En la antigüedad, en conformidad con el Principio, lo primero que se consideraba era el modo de obrar del Cielo y de la Tierra; de este binomio se sacaban las nociones del deber y de la equidad, después las relativas a las funciones públicas, consecuentemente las forma y los nombres. A continuación venían las nociones referentes a las ocupaciones según la capacidad de cada uno, la discriminación de lo justo y de lo injusto, finalmente las recompensas y los castigos. Los sabios y los hombres comunes tenían deberes propios particulares; el noble y el humilde ocupaban sus respectivos puestos en la sociedad. Y estando los hombres cualificados y los mediocres, cada uno, llevado de sus propias tendencias, fue necesario establecer una distinción entre las capacidades, y adoptar una nomenclatura adecuada. Y por tal motivo fue escrito: "Donde hay una forma, hay también un nombre". De esta manera, los mejor cualificados servían al Emperador asegurando la prosperidad de los súbditos, a los que educaban con el ejemplo sin constricción alguna, obedeciendo el modo de obrar del Cielo y de la Tierra. Tal era la edad de la paz absoluta, del gobierno perfecto.

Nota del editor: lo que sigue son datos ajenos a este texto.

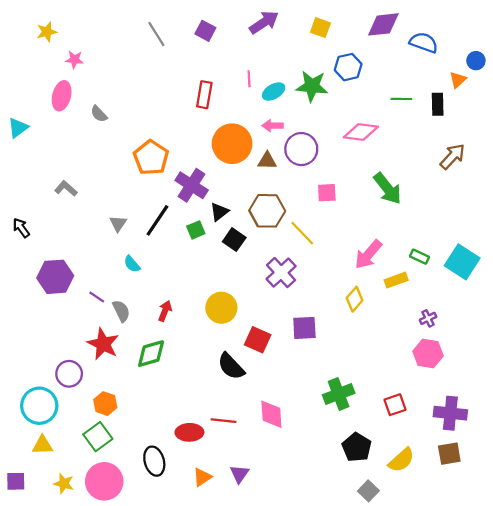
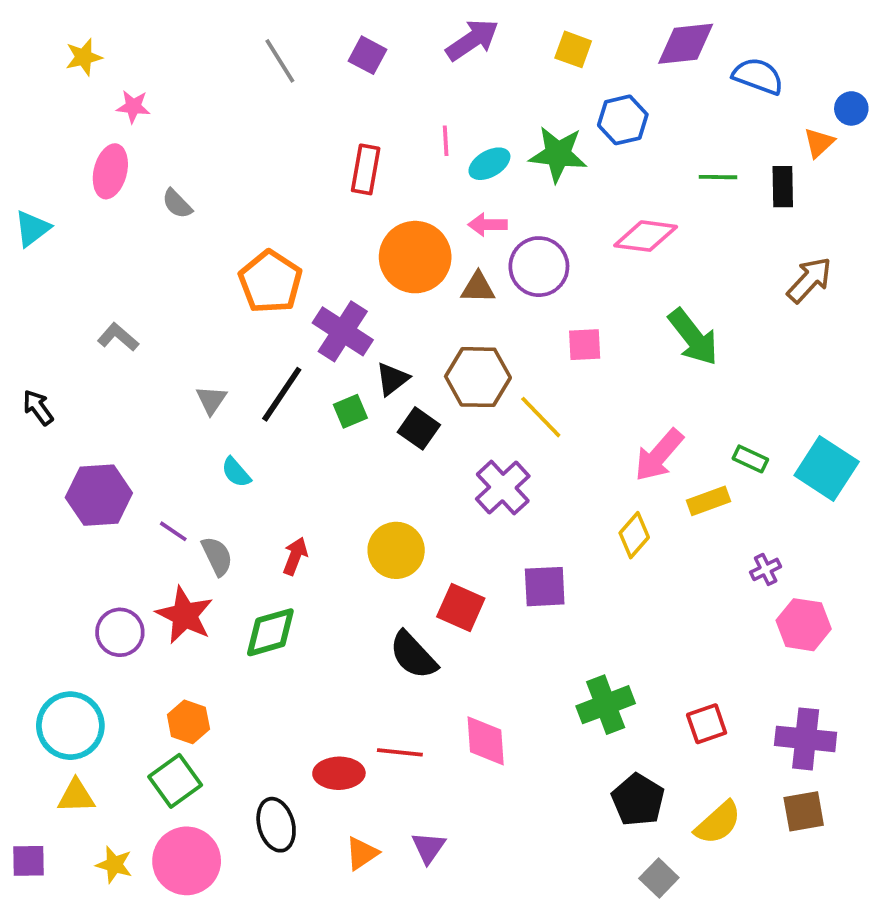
pink hexagon: (428, 354) -> (804, 625), moved
purple circle: (69, 374) -> (120, 632), moved

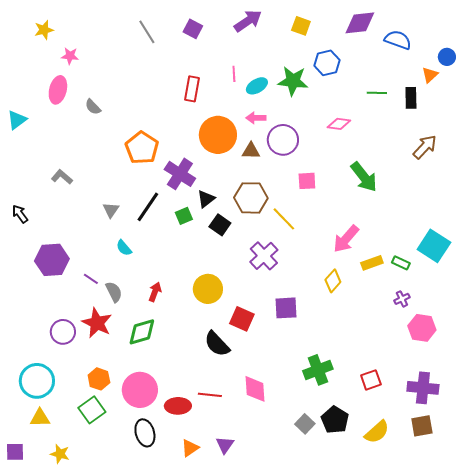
pink diamond: (646, 236) -> (339, 124), size x0.7
green rectangle: (750, 459) -> (401, 263), moved
pink circle: (187, 861) -> (140, 390), moved
gray square: (659, 878) -> (305, 424), moved

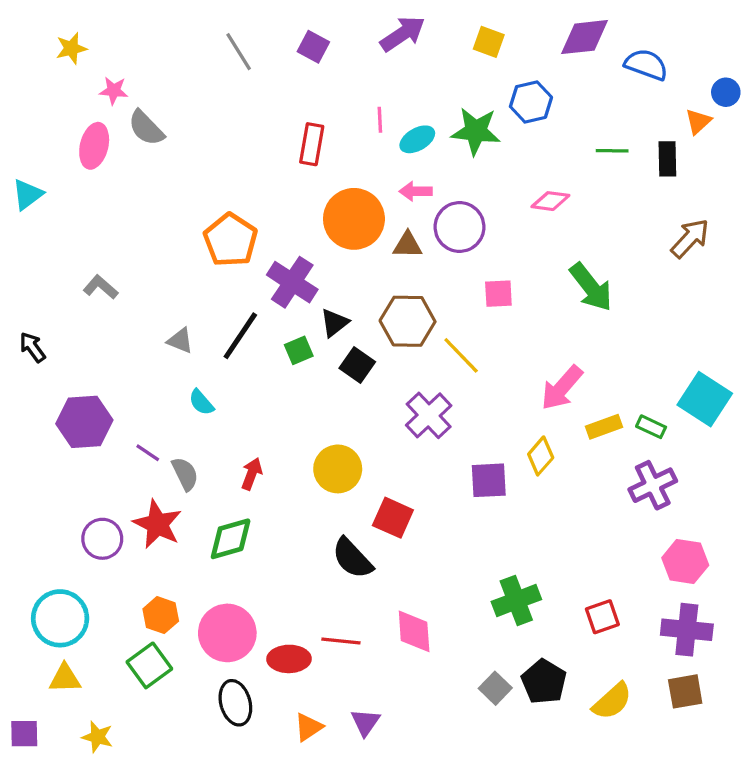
gray semicircle: (93, 107) -> (146, 128), moved, size x1.4
gray triangle: (111, 210) -> (180, 341), turned -42
purple cross: (402, 299) -> (653, 485), size x1.8
purple square: (286, 308) -> (489, 480), moved
pink hexagon: (422, 328) -> (685, 562), moved

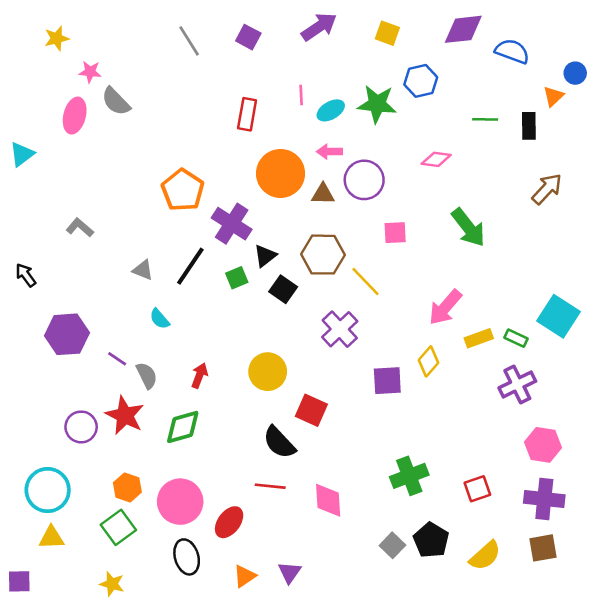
red line: (341, 641) -> (270, 486), moved
red ellipse: (289, 659) -> (229, 522), turned -52
yellow star: (97, 737) -> (112, 584), moved

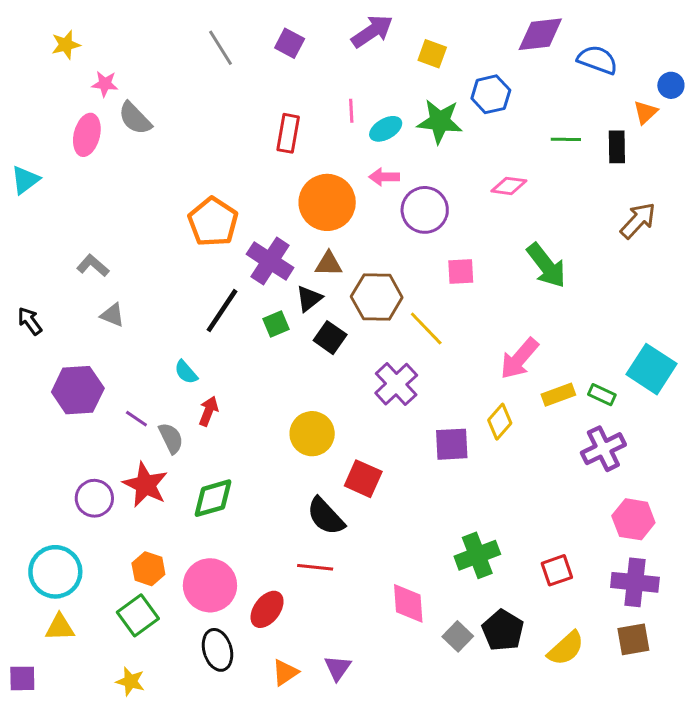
yellow square: (387, 33) -> (432, 54), moved
brown triangle: (323, 194) -> (329, 264), moved
gray triangle: (143, 270) -> (112, 315), moved
red arrow: (199, 375) -> (208, 411), moved
pink diamond: (328, 500) -> (408, 603), moved

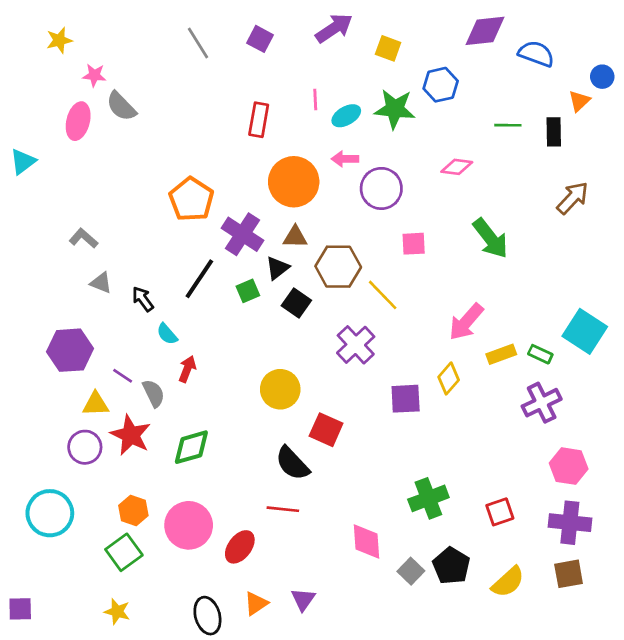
black arrow: (30, 321) -> (143, 299), moved
yellow triangle: (60, 627) -> (96, 404), moved
black ellipse: (217, 650) -> (207, 616), moved

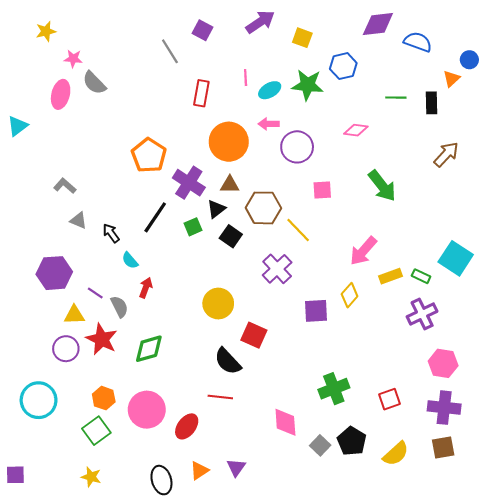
gray line: (198, 43) -> (170, 51), moved

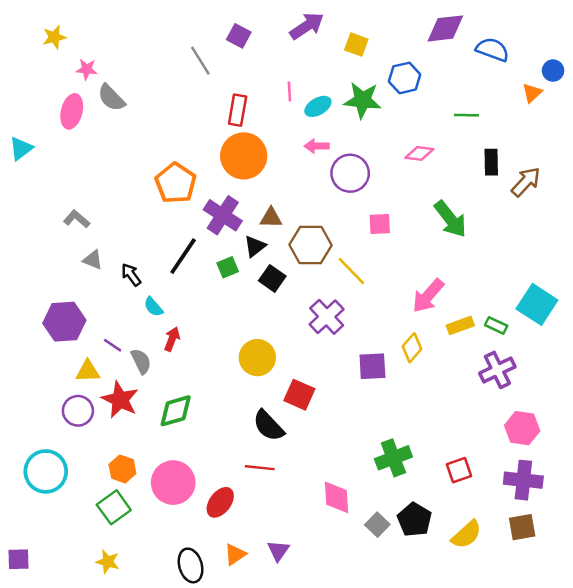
black rectangle: (432, 103) -> (491, 162), moved
orange circle: (229, 142) -> (244, 156), moved

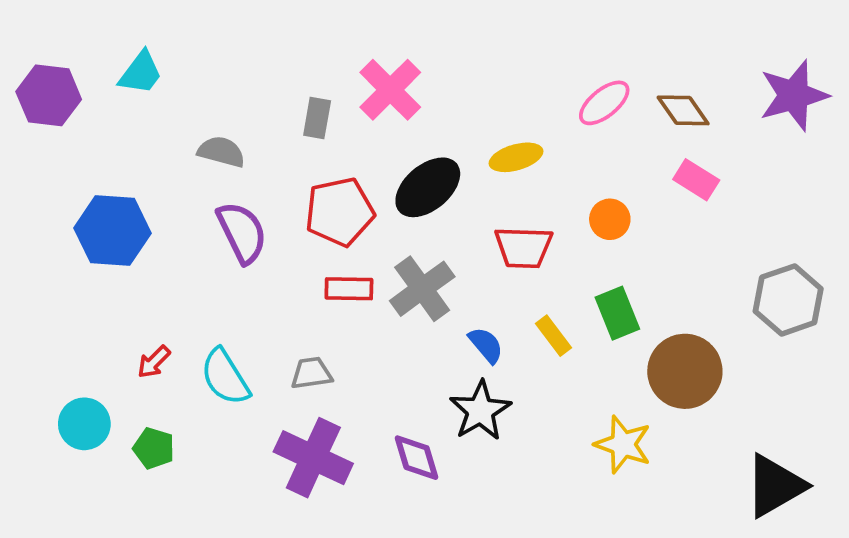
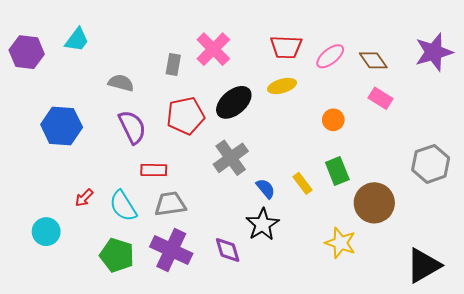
red trapezoid: (524, 247) -> (286, 47), moved
red rectangle: (349, 289) -> (154, 170), moved
gray trapezoid: (311, 373) -> (170, 204), size x1.4
green pentagon: (154, 448) -> (117, 255), moved, size x1.5

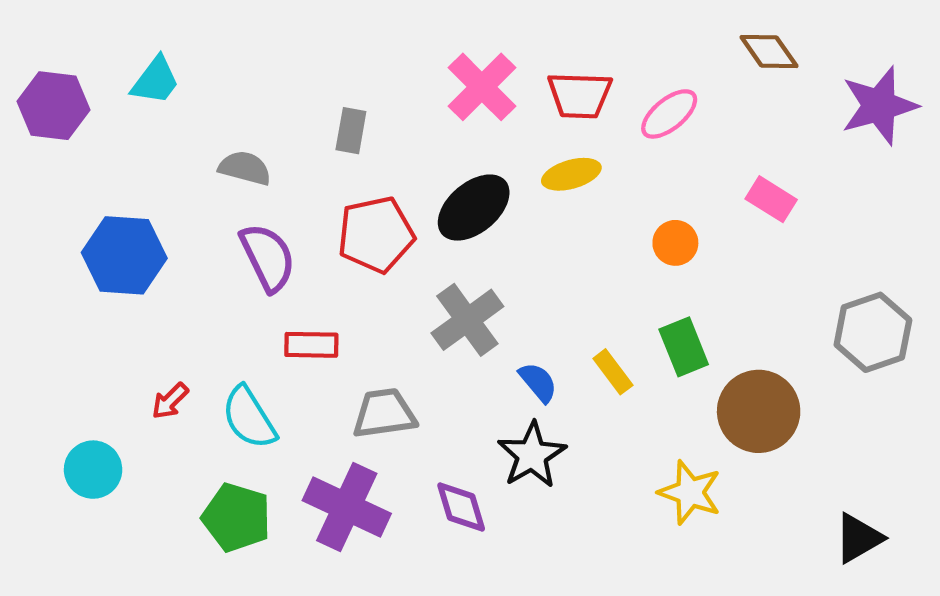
pink cross: (213, 49) -> (482, 87), moved
brown diamond: (373, 60) -> (769, 52), moved
gray trapezoid: (170, 204) -> (384, 413), moved
black triangle: (423, 265) -> (858, 538), size x0.7

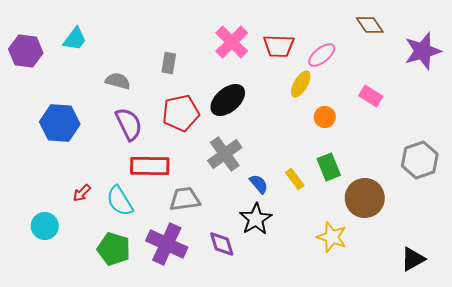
yellow ellipse: (571, 174) -> (301, 84), moved, turned -44
red rectangle: (311, 345) -> (150, 166), size x1.5

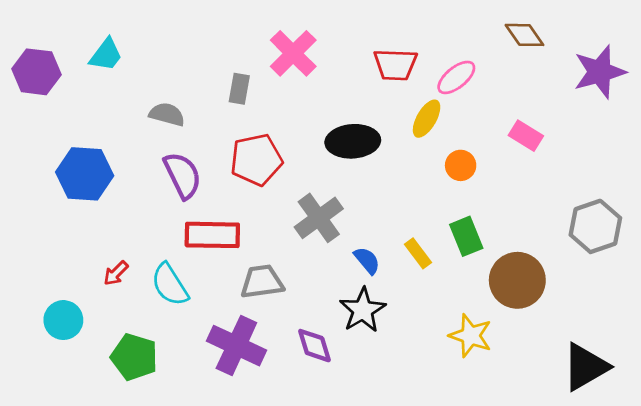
pink cross: (232, 42) -> (293, 53), moved
black ellipse: (228, 100) -> (353, 141), moved, turned 36
green pentagon: (114, 249) -> (134, 357), moved
black triangle: (413, 259) -> (585, 367), size x1.4

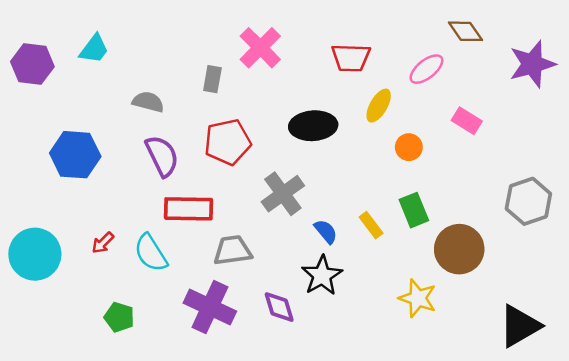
pink ellipse: (456, 77) -> (426, 69), moved
cyan circle: (63, 320) -> (35, 254), moved, size x1.5
green pentagon: (134, 357) -> (119, 317), size x0.7

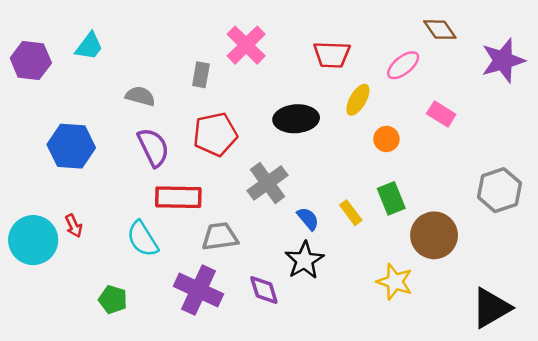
red arrow: (103, 243) -> (74, 226), moved, turned -70

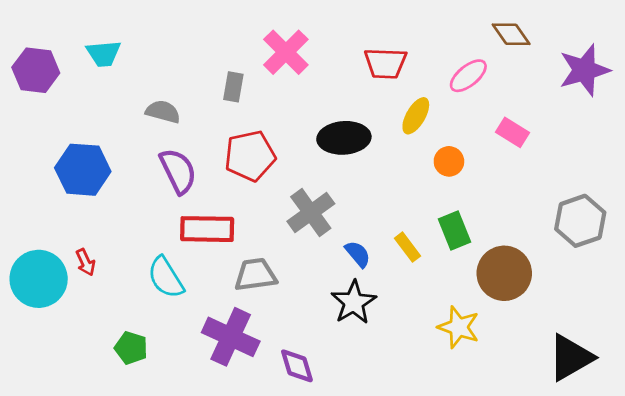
cyan trapezoid: (89, 46) -> (104, 54), turned 48
purple diamond: (264, 290) -> (297, 366), moved

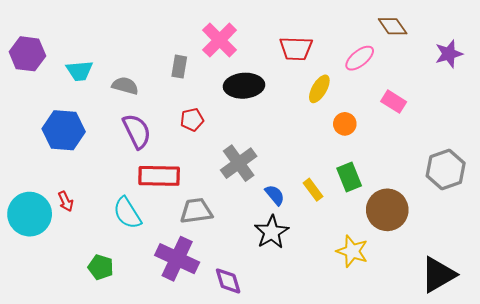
cyan trapezoid: (104, 54) -> (79, 71), moved
purple star: (584, 70) -> (449, 54), size x0.7
black ellipse: (344, 138) -> (244, 86), moved
red pentagon: (250, 156) -> (192, 120), size x0.6

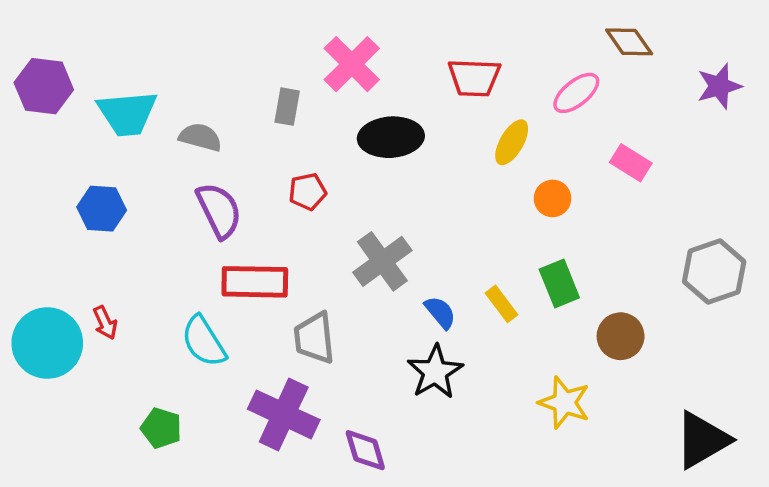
cyan trapezoid: (79, 71) -> (127, 113), size x1.4
blue hexagon: (64, 130) -> (102, 209), size x0.7
brown circle: (387, 210) -> (621, 336), size x0.7
gray trapezoid: (196, 211) -> (314, 338), turned -88

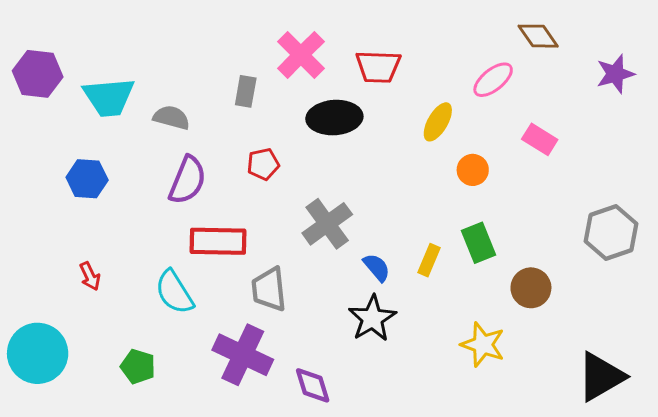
red trapezoid: (474, 78) -> (378, 67), moved
purple semicircle: (219, 210) -> (187, 180), turned 48
yellow rectangle: (501, 304) -> (429, 260), turned 60
cyan circle: (47, 343) -> (38, 353), moved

Los antiguos poseían en verdad las formas y los nombres, pero no les daban la preeminencia; no se fantaseaba, no se discutía de ello, como hacen los sofistas hodiernos. Era necesario atravesar cinco fases para llegar a las formas y a los nombres, y superar otras cuatro para tratar de las recompensas y de los castigos.

Se buscaban entonces todas las soluciones en las raíces, en el origen, en el Principio que lo abarca todo. Y así, considerar las cosas de lo alto constituía la superioridad de aquel gobierno; mientras que pasar directamente a las formas y a los nombres equivale a perderse en las particularidades - como hacen los sofistas contemporáneos - , es de nuevo ignorar su origen.

Los que argumentan en sentido contrario no hacen sino invertir el procedimiento para llegar al conocimiento del Principio: sería mejor que se dejaran guiar por otros antes que pretender gobernar.

Pasar directamente a las formas y a los nombres, a los castigos y las recompensas, equivale en verdad a tomar la parte instrumental del gobierno, no a conocer su principio; no se destina sino a los que tienen conocimientos limitados; puede valer para los administradores, pero no sirve para regir el Imperio. De hecho las ceremonias y las leyes por supuesto existían entre los antiguos: habían sido dispuestas por los gobernantes para utilidad de los súbditos, pero ciertamente no se contaba con ellas para asegurar la prosperidad.